Select (sub)targets support LoopDataPrefetch pass, https://github.com/llvm/llvm-project/blob/main/llvm/lib/Transforms/Scalar/LoopDataPrefetch.cpp

To see typical examples, see the tests under https://github.com/llvm/llvm-project/tree/main/llvm/test/Transforms/LoopDataPrefetch

Note the required configuration including CacheLineSize and PrefetchDistance for the relevant subtargets, e.g., for A64FX, https://github.com/llvm/llvm-project/blob/514381840c6d7aa775a092556992c87f022a361f/llvm/lib/Target/AArch64/AArch64Subtarget.cpp#L161

mtrofin · October 14, 2023, 4:44pm

One thing to add about patterns, I tried (cca 2019) the technique in [1]: if you have vectors of pointers, you can use the induction variable to predict where future cache misses will happen. It works well on microbenchmarks. It’s attractive to datacenter workloads because (no surprise) cache misses happen a lot. We targeted it, there, at places where we actually see data cache misses (from PMU data).

It didn’t materialize.

One reason is that (and it’s so evident in hindsight!) loops in data center apps have low trip count. Not surprising (the hindsight…) - you shard data and parallelize, rather than spin over it locally. The optimization really has value when the trip count is sufficiently large, much larger than the lookahead, so as to amortize the cost of the extra compute (the lookahead + the load) by the savings from avoiding future cache misses.

A second reason is that the prefetch code pattern that needs inserting needs to perform a load (you need to load vec[i+lookahead], so you need to make sure the load can happen safely. At minimum that means i+lookahead < vec.size() but even that has hidden surprises. One is that vec.size() may not be provably constant (because alias analysis fails to help prove vec isn’t mutated in the loop), so you now have a costly extra boundary check (or you choose to bail out of the optimization here). We could warn the developer to see if they can reformulate the loop (i.e. rewrite as for (auto i = 0, e = vec.size(); i < e; ++i))… and there were other traps: lots of code likes to fast-exit the loop (again, no surprise in hindsight - the goal is finishing a request fast) - so then you pay for the extra lookahead for nothing (or, again, bail out of the optimization); in some cases, the exit condition is predicated on data you discover in the loop; etc.

Long story short, at least for our kinds of workloads, the short trip count, coupled with the “tricky” real-world loops like the ones I described, made the optimization impractical.

What we learned:

some of the things I mention as “in hindsight obvious” weren’t immediately obvious (esp. the “nature of loops where this could work”), and actually doing the experiment was valuable in uncovering these details
it’d be so nice if we had an indirect prefetch! but we don’t. This isn’t a new idea, afaik - it’d be like a prefetch_after_load <address>, that would not fault if <address> couldn’t be loaded. This hypothetical instruction would remove any need for expensive boundary checks - it’d probably invite its own other problems, like mem bandwidth pressure, so maybe we’re doing a “grass is greener on the other side” fallacy here.
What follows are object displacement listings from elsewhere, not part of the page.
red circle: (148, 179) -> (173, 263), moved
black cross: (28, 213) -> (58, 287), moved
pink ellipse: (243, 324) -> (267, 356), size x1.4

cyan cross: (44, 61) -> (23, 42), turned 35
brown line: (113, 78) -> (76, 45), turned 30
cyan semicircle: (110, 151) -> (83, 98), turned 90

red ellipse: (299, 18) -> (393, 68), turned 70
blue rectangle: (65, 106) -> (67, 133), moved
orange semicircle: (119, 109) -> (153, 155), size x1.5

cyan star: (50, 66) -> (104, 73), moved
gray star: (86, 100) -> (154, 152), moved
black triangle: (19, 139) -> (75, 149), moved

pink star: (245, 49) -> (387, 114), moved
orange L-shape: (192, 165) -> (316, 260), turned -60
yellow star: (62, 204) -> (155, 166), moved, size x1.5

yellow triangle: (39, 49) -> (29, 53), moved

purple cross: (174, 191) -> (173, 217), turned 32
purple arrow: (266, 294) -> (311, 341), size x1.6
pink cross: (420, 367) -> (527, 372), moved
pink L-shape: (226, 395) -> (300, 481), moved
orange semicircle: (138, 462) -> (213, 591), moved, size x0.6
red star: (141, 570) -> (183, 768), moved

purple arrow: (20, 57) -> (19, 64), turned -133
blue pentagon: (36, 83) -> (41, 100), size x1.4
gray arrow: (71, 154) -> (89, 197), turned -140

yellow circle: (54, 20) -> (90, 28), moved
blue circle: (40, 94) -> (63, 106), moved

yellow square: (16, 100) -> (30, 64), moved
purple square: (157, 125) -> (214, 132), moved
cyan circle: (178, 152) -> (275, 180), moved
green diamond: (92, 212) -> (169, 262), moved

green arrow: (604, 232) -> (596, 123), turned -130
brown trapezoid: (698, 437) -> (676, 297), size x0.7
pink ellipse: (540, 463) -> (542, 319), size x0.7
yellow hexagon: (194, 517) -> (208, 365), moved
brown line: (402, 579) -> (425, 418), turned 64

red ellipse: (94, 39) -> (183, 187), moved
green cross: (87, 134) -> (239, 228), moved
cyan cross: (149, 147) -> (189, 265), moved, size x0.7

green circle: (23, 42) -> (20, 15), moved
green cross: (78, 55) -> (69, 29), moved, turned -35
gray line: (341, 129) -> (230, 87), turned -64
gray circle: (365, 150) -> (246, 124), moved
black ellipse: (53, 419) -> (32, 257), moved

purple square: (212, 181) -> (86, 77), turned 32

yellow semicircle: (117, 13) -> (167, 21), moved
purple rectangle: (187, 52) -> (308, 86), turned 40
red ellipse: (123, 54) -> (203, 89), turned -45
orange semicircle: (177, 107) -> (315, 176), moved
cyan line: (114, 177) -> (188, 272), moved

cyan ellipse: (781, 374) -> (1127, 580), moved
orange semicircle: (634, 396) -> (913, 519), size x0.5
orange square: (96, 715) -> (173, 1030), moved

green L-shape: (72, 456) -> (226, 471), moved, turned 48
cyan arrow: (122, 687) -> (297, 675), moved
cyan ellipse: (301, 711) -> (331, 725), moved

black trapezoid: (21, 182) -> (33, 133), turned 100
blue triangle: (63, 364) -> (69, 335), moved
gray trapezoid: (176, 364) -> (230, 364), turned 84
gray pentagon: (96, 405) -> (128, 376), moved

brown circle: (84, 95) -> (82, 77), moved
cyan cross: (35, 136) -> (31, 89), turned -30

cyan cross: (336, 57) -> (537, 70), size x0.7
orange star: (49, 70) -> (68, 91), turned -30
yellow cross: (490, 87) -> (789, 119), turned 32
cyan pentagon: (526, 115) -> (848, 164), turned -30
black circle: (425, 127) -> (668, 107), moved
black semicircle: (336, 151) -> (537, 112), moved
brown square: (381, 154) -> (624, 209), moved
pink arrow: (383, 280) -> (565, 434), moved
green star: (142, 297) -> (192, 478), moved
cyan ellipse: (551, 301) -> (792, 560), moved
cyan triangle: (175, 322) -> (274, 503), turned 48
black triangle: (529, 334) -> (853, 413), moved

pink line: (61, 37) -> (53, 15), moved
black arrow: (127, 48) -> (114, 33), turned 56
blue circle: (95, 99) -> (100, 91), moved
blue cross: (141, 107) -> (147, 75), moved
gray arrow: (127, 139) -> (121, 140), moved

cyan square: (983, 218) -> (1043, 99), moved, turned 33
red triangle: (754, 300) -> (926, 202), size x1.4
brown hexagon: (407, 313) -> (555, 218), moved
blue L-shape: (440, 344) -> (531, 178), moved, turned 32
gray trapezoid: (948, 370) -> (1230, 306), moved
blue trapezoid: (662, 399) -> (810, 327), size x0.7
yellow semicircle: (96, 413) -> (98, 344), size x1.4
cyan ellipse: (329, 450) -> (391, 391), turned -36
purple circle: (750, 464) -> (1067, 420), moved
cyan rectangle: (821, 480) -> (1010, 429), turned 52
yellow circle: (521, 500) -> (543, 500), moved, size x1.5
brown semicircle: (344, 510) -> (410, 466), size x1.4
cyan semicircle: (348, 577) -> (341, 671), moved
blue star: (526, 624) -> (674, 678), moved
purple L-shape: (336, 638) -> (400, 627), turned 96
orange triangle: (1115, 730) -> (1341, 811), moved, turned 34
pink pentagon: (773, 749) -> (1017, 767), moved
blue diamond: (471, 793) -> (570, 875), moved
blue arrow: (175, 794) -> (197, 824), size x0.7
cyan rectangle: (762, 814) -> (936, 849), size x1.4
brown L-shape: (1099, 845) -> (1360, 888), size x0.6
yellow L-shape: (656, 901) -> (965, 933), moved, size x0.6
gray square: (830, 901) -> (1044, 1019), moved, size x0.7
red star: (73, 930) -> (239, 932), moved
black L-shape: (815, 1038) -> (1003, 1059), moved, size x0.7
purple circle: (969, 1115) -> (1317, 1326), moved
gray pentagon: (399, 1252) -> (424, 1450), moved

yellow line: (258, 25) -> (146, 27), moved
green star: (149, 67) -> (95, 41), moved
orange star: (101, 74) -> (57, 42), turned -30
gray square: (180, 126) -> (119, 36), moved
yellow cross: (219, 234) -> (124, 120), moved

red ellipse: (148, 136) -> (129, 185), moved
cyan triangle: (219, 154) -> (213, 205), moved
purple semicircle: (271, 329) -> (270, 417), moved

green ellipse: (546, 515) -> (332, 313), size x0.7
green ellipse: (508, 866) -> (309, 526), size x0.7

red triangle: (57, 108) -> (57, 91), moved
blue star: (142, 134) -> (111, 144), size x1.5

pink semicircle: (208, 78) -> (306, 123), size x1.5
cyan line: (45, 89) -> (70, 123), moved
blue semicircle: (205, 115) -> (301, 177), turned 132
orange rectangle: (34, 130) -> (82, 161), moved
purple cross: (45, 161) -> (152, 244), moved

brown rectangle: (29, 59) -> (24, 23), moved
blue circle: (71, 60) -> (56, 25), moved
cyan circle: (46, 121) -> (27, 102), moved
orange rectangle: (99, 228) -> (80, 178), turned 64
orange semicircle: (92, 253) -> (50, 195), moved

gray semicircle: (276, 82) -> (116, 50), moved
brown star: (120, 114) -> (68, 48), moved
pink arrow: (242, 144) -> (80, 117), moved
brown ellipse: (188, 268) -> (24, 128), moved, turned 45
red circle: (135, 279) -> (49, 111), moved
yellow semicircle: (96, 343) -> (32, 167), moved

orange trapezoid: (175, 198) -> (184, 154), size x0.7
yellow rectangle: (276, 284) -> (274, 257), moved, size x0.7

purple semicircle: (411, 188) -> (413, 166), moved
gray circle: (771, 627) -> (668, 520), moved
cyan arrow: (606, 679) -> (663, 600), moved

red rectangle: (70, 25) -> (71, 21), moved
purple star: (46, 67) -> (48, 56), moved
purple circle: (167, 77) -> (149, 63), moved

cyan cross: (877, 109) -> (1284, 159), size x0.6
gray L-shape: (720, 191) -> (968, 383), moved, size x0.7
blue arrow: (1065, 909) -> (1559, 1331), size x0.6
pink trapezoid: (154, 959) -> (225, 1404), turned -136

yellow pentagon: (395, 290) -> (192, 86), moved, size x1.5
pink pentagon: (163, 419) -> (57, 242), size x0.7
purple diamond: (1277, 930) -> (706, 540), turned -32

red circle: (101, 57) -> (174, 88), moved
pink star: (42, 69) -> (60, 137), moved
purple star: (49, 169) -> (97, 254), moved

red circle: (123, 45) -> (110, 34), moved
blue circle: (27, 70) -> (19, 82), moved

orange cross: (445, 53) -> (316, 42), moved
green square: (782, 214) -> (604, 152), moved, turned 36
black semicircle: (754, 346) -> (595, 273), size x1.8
Maybe we gave up too early? Hard to tell. My hope here is not to discourage but to set expectations about, or scope, some paths that, to us, seemed initially attractive. Maybe there are other unexplored paths that we discouraged ourselves out of too early, that others can try and succeed at?

[1] https://www.cl.cam.ac.uk/~sa614/papers/Software-Prefetching-CGO2017.pdf

madhur13490 · December 6, 2023, 7:47am

Thanks @davidxl , @MattPD and @mtrofin for sharing insights and the pointers.
This is indeed a difficult problem and I appreciate sharing the experiences on implementing it.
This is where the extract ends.